[[ The data open ]]
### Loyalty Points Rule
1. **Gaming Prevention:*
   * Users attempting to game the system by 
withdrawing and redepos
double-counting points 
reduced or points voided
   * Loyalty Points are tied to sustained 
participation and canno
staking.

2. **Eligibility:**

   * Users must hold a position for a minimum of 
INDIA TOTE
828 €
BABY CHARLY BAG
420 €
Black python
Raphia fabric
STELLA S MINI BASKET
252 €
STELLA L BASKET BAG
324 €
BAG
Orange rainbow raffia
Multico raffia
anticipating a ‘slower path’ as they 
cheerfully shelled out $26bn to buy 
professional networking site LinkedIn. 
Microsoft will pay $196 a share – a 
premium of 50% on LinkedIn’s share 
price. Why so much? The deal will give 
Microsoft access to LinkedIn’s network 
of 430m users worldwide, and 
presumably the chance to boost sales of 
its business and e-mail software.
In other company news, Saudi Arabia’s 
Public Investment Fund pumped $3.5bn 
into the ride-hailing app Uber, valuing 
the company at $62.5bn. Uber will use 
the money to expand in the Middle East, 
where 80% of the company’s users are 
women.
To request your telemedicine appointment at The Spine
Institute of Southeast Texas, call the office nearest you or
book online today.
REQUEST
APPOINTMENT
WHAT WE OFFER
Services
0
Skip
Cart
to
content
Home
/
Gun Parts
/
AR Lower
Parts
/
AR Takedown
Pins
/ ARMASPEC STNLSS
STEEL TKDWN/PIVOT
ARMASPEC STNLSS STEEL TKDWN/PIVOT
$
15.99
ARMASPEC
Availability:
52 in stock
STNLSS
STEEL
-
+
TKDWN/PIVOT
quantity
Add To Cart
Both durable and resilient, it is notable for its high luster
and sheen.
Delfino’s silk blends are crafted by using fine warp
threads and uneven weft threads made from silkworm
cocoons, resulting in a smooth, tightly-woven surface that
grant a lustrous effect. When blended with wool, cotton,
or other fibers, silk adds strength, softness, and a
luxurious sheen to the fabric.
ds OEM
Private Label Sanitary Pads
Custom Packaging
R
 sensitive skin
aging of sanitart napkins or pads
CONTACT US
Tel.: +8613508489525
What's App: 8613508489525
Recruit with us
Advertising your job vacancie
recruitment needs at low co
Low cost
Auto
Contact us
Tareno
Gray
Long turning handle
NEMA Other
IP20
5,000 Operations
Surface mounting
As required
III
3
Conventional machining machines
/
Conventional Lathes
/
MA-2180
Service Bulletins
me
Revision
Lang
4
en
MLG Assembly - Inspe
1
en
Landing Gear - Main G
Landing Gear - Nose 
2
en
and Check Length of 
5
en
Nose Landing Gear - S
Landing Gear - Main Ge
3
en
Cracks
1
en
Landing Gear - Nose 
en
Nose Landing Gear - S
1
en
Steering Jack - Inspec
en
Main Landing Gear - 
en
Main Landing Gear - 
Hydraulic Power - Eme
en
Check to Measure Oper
[[ The data closed ]]
• Exercise description
Find each line in the records holding the string "LinkedIn" and show it.

• Reply to the exercise
professional networking site LinkedIn. 
premium of 50% on LinkedIn’s share 
Microsoft access to LinkedIn’s network 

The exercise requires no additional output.